Roth masterminded it all with total, understated control
No physics PhD was needed, however, to appreciate Bloom’s ear for spectrally arranged pitches and his handling of the space, which over a 20-minute span created the impression of huge forces approaching and colliding from vast distances. Points of crisis and the moment of annihilating impact at the piece’s golden section were somewhat predictably signalled by gong, drum and suspended cymbal, but its form is as organised yet its conclusion as unpredictable as a good experiment should be. Cosmic, sonic dust swirled around the audience and finally settled in an unsynchronised quartet of four violins, fading to black like the illustrative live visuals of Ignatz Johnson Higham.
A few hours later at the Barbican, Roth again showed London audiences what a superb Ligeti conductor he is, after his appearance with the SWR Symphony Orchestra of Baden-Baden and Freiburg was a highlight of last year’s BBC Proms.
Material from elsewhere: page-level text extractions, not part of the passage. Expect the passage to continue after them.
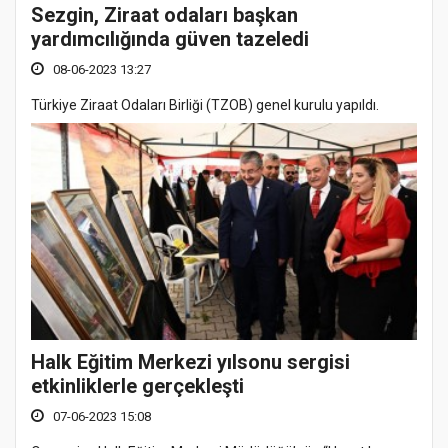
Sezgin, Ziraat odaları başkan
yardımcılığında güven tazeledi
08-06-2023 13:27
Türkiye Ziraat Odaları Birliği (TZOB) genel kurulu yapıldı.
Halk Eğitim Merkezi yılsonu sergisi
etkinliklerle gerçekleşti
07-06-2023 15:08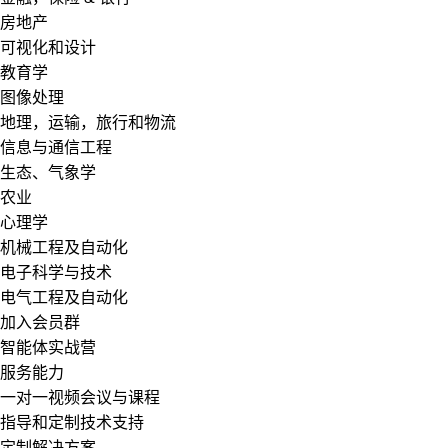
房地产
可视化和设计
教育学
图像处理
地理，运输，旅行和物流
信息与通信工程
生态、气象学
农业
心理学
机械工程及自动化
电子科学与技术
电气工程及自动化
加入会员群
智能体实战营
服务能力
一对一视频会议与课程
指导和定制技术支持
定制解决方案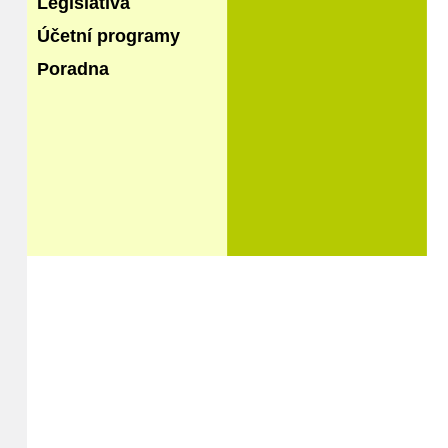
Legislativa
Účetní programy
Poradna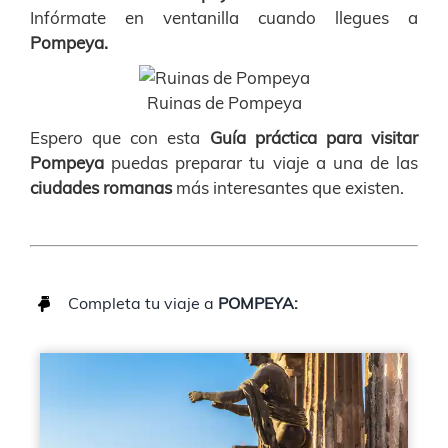
Infórmate en ventanilla cuando llegues a
Pompeya.
Ruinas de Pompeya
Espero que con esta
Guía práctica para visitar
Pompeya
puedas preparar tu viaje a una de las
ciudades romanas
más interesantes que existen.
Completa tu viaje a
POMPEYA: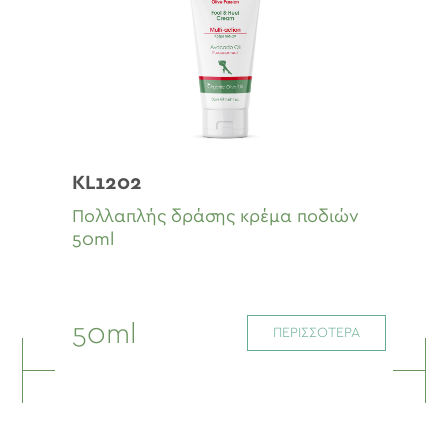
KL1202
Πολλαπλής δράσης κρέμα ποδιών
50ml
50ml
ΠΕΡΙΣΣΟΤΕΡΑ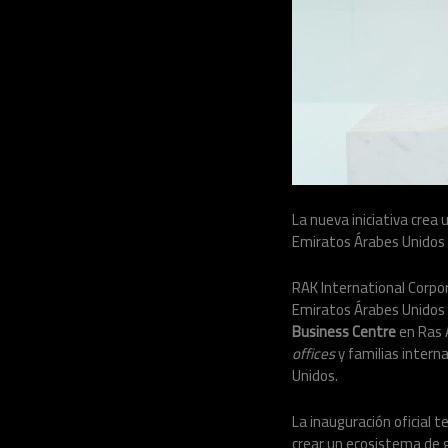
La nueva iniciativa crea 
Emiratos Árabes Unidos
RAK International Corpor
Emiratos Árabes Unidos p
Business Centre
en Ras 
offices
y familias intern
Unidos.
La inauguración oficial t
crear un ecosistema de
The composer’s defining essay of Atmosphères was as measured and exquisitely calibrated as anyone could wish, and it formed an imposing prelude to another premiere from a young composer, Elizabeth Ogonek (b1989, and now composer in residence with the Chicago Symphony Orchestra). Commissioned by the LSO Panufnik Composers Scheme, Sleep and Unremembrance takes its title and inspiration from a late poem by Wislawa Szymborska, While Sleeping: “I shook from my pockets letters, litter, leaves not addressed to me.”
The two-part narrative resemblance to Death and Transfiguration is played out over a quarter of an hour on an orchestra even larger than Richard Strauss’s, and Ogonek (pictured right) handled her chosen forces with the comparable self-assurance of a twentysomething dealing with matters of life and mostly death. Each individual event is enticingly scored – lush string chords, Eastern-tinged winds and vibraphone transported us at one point into an unwritten act of Daphnis and Chloe – but continuity of gesture was more appreciable on a first hearing than the movement of thought. The keynote mood was of dreamy inertia, translating the subject of Szyborska’s poem more than its language.
Both concerts wound up with modern answers to the problem of the symphony. Schoenberg’s First Chamber Symphony is now over a century old, but like the Eroica it wears its years lightly, even in this rackety performance, which majored on vigour, enthusiasm and the conviction of the 15 LSO musicians that they would meet at the double bar, which they did, just about.
The products of dedicated rehearsal were more apparent in subtle accounts of the Chamber Symphony of Thomas Adès and the Sinfonia of Luciano Berio. Seated at the feet of Roth, the octet of Synergy Vocals were forwardly balanced against the teeming mass of the LSO so that every word of Berio’s textual palimpsest, quoting Beckett and Levi-Strauss, could be heard if not understood, like the waltz of fleeting quotations from three centuries of orchestral music in the tour de force of the Sinfonia’s third movement. Roth masterminded it all with total, understated control.